We evaluated the model’s performance using metrics such as accuracy, precision, recall, specificity, F1 score, and loss. These metrics were calculated based on values obtained from the confusion matrices, which include true positives (TP), true negatives (TN), false positives (FP), and false negatives (FN).

  • Accuracy: Measures the proportion of correct predictions over the total number of predictions made.

$$\:\frac{TP+TN}{TP+TN+FP+FN}$$
  • Precision: Measures the proportion of true positives relative to all positives identified by the model, reflecting how accurate the model is in identifying a case as positive.

$$\:\frac{TP}{TP+FP}$$
  • Recall: Measures the proportion of true positives identified by the model relative to the total number of actual positive cases, reflecting how complete the model is in identifying all positive cases.

$$\:\frac{TP}{TP+FN}$$
  • Specificity: Measures the proportion of true negatives identified by the model relative to the total number of actual negative cases, reflecting how effective the model is at ruling out non-positive cases.

$$\:\frac{TN}{TN+FP}$$
  • F1 Score: The harmonic mean of recall and precision, particularly useful in scenarios where false positives and false negatives are equally costly.

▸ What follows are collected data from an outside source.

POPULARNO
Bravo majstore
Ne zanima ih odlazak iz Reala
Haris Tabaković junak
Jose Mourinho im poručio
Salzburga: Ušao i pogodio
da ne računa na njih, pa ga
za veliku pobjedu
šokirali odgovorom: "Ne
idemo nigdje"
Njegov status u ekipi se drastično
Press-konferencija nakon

$$\:2\times\:\frac{Precision\:\times\:\:Recall}{Precision\:+\:Recall}$$

Finally, the loss was calculated using a cross-entropy loss function implemented through PyTorch Lightning. This function evaluated the difference between predicted and actual class distributions, guiding the model’s learning process. In each training step, PyTorch Lightning computed the cross-entropy loss to adjust the model’s parameters, further optimizing performance by minimizing errors over time.

Conclusion

The proposed model presents an efficient CNN-based approach for detecting parasitized cells and classifying P. falciparum and P. vivax in malaria-infected cells. Traditional microscopy methods face limitations in both accuracy and consistency due to operator dependency. Our model uniquely focuses on thick smear images, a task typically challenging for the human eye. By progressively incorporating advanced preprocessing techniques, the model’s performance improved significantly, achieving an accuracy of 0.9951, precision of 0.9926, recall of 0.9926, specificity of 0.9963, an F1 score of 0.9926, and a loss of 0.023. This approach not only simplifies the diagnostic process but also enhances accuracy and reliability, offering a powerful tool for resource-limited settings where traditional methods may be less effective. We are developing a database of images from remote areas to train our model for effective use in resource-limited environments, aiming to create a comprehensive diagnostic system where trained microscopists are unavailable.